Кова еще раз сходила на кухню, вымыла тряпочку и повесила сушиться. Теперь она опять стоит рядом с Уго.
— Нет, до этого еще не дошло. Хотя, по правде сказать, все мы уже отнюдь не молоды, так что скоро будем отмечать и такого рода даты.
— Кто это «все мы»?
— Мои друзья, ну та компания, с которой я водился в юности. Я тебе как-то уже говорил про них, про группу Хинéса и так далее. Хинес был моим лучшим другом.
— Да, ты об этом упоминал, только вот… на самом деле никогда мне толком ничего не рассказывал.
— Потому что и рассказывать тут нечего, во всяком случае, так, чтобы это было интересно. Совсем нетрудно представить себе: обычная компания обычных молодых людей, таких, какими были молодые люди два десятка лет назад. Концерты, выпивка, поездки то туда, то сюда, дозволенные или не очень, иногда вылазки на машине… Мы даже ничего такого не курили и были до ужаса скучными и глупыми. Да, ну и конечно — всякие там романы длиной в неделю, когда девушки переходили от одного к другому. И был, как водится, кто-то один, кому все по очереди плакались в жилетку, а кто-то другой слыл вечным неудачником в любви и на вечеринках с пьяных глаз начинал рыдать.
— Я слышала, ты назвал ее Ньевес. Что-то я не припомню…
— Ну как же? Я тебе наверняка не раз про нее говорил. Мы прозвали ее Кошмарной Снежной Женщиной.[2]
Кова вдруг начинает от души смеяться и долго не может успокоиться, чему Уго явно рад.
— А другую, по имени Ирен, которая часто выпивала лишнего… ее мы называли Ирен Папас. Это имя греческой актрисы; такая и на самом деле есть или была…
— Какие негодяи! — говорит Кова, опускаясь на диван рядом с Уго. — Наверняка вы все это придумывали в мужской компании… мстили за то, что они не обращали на вас внимания.
Уго делает большой глоток из своего стакана, а потом, прежде чем ответить, некоторое время задумчиво его разглядывает.
— Может, ты отчасти и права. На самом деле Ньевес… сейчас-то она растолстела, ведь годы ни для кого не проходят даром… Да ты наверняка ее видела. Помнится, мы с тобой как-то столкнулись с ней на улице, я поздоровался…
— Думаешь, я запоминаю всех, с кем ты здороваешься?
— Ну это не так важно. Дело в том, что тогда она была весьма привлекательной, правда крупноватой, это да, короче, она была эдакой «славной девчонкой», как выражалась моя бабушка. Кличку Кошмарная Снежная Женщина придумал Ибаньес.

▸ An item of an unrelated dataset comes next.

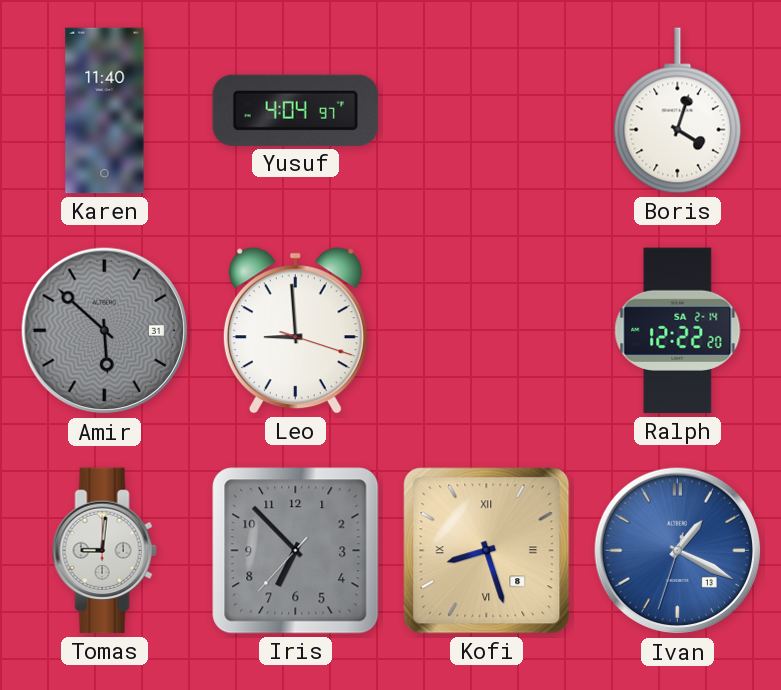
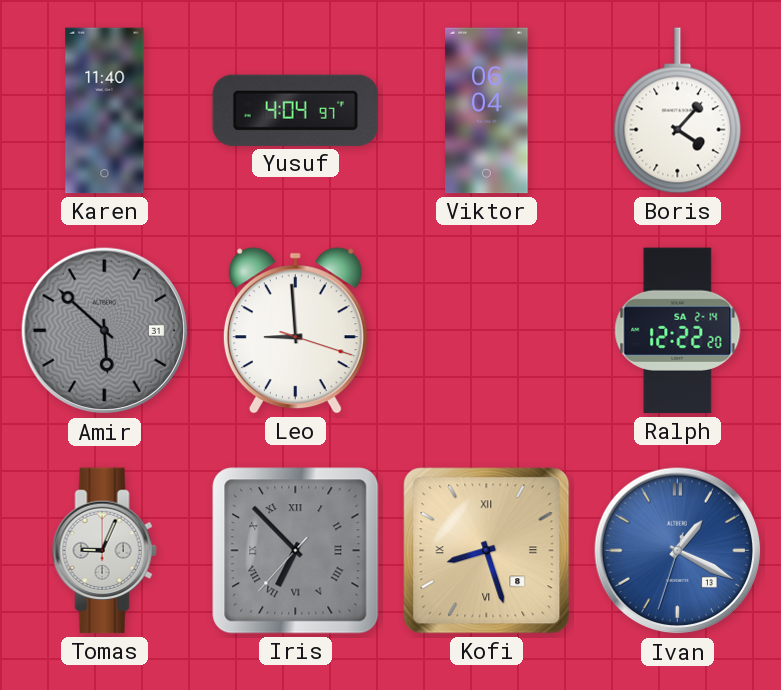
Viktor: none -> 06:04
Boris: 4:03 -> 4:07
Tomas: 9:01 -> 9:04
Iris numerals: Arabic -> Roman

И тут ты попала в точку: он разозлился, что она не захотела крутить с ним любовь. Ньевес… она всегда была именно что «славной девкой», но слегка, что называется, простоватой, чересчур наивной. Она со всеми была мила, всех выслушивала, и, ясное дело, кое-кто воображал, что можно пойти и дальше… но ни о чем таком не могло быть и речи.

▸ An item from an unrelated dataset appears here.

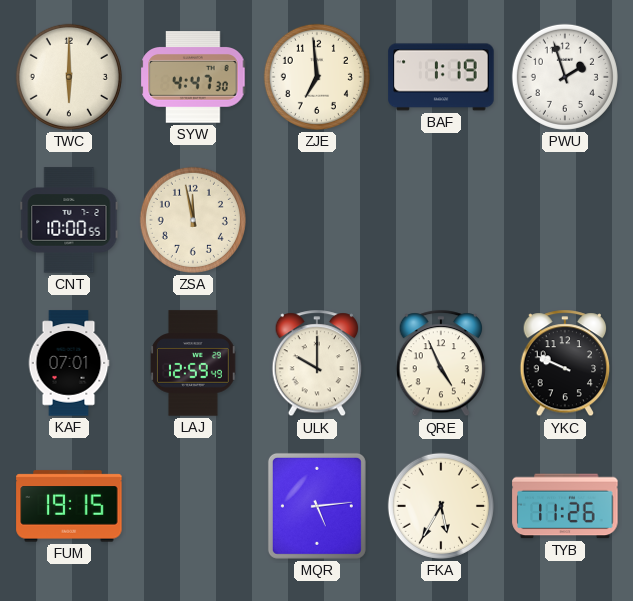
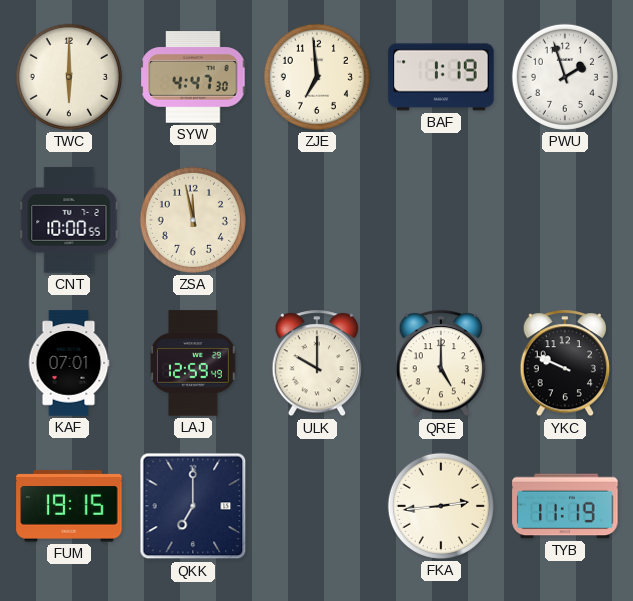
QRE: 4:56 -> 5:00
QKK: none -> 7:00
MQR: 5:14 -> none
FKA: 5:35 -> 2:44
TYB: 11:26 -> 11:19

— Ты, думаю, тоже попытал счастья.
— Этот факт не относится к расследуемому делу, — поспешно вставляет Уго, меняя голос и подражая какому-то, видимо, известному персонажу. — Короче, Ньевес очень быстро вышла замуж за высокого красивого парня, весьма серьезного — образец добродетели и совершенства. Судя по всему, никто из нашей компании не соответствовал ее требованиям…
— Иначе говоря, она была наивной, но отнюдь не дурой.

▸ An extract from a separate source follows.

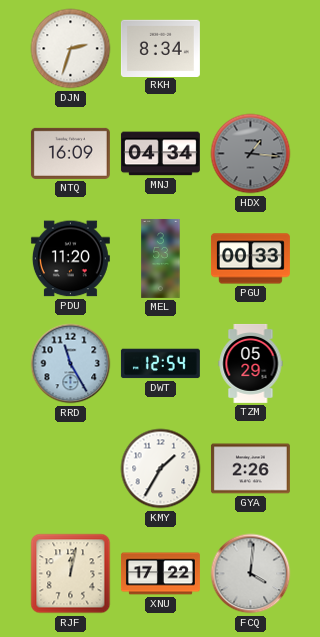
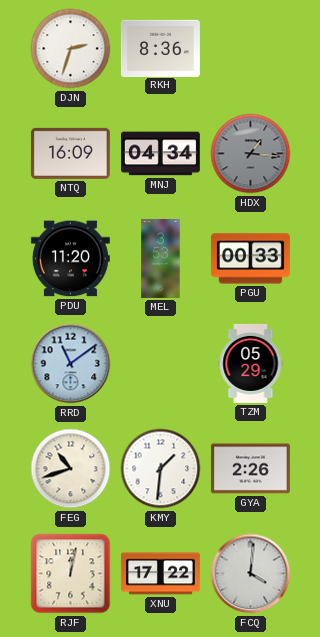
RKH: 8:34 -> 8:36
RRD: 11:25 -> 11:09
DWT: 12:54 -> none
FEG: none -> 10:42
KMY: 1:35 -> 1:31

— Подожди, не торопись. Жизнь у нее сложилась не слишком удачно. Она развелась с мужем — тоже довольно быстро, хотя, с другой стороны, им все-таки достало времени на то, чтобы заделать двоих детей, которых ей пришлось растить одной, хватаясь то за одну, то за другую работу, а ведь она готовилась к тому, чтобы стать образцовой женой и матерью, а вовсе не главой семьи.
— А ты откуда все это знаешь? Сам сказал, что тебя абсолютно перестали интересовать прежние друзья… что тебе надоело…
— Она сама мне рассказала. Компания наша распалась в восемьдесят четвертом, навсегда распалась. Только она одна пыталась сохранить какие-то связи… Знаешь, она из тех, что могут позвонить тебе ни с того ни с сего, когда ты уже много лет как и думать про нее забыл, и сообщить, что развелась с мужем или что у нее на заднице вскочил прыщик.
— Не хами!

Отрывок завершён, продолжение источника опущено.